Dataset entries
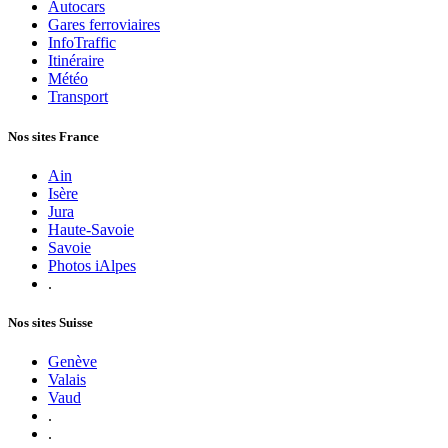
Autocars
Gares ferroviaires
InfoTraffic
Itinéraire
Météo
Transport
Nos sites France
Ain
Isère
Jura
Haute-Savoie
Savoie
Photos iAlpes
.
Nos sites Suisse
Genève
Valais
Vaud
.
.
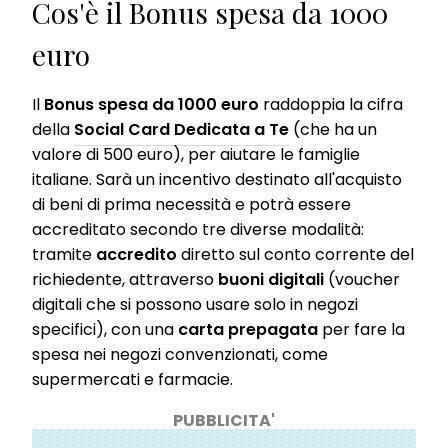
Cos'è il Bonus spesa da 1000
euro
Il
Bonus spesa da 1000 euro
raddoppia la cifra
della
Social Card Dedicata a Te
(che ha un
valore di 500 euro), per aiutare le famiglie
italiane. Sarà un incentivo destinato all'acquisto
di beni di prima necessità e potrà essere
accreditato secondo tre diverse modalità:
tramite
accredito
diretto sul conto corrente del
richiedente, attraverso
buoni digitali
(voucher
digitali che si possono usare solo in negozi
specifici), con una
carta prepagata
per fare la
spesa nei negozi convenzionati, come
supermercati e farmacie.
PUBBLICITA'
---
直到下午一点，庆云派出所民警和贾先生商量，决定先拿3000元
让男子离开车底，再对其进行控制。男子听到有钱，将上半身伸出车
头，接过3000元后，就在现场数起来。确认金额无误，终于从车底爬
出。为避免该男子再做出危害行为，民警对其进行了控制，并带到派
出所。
--
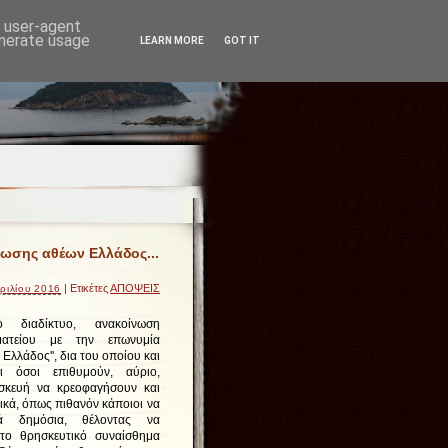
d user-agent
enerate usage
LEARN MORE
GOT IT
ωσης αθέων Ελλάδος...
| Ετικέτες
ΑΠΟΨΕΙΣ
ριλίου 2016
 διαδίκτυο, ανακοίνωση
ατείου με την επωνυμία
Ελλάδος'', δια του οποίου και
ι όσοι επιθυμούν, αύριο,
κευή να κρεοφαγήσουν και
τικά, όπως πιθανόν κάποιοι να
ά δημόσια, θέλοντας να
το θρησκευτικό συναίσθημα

■ Work required: Using the entries above, count the lines that have the string "euro" in them. Answer with that number only.

■ Answer to this problem: 3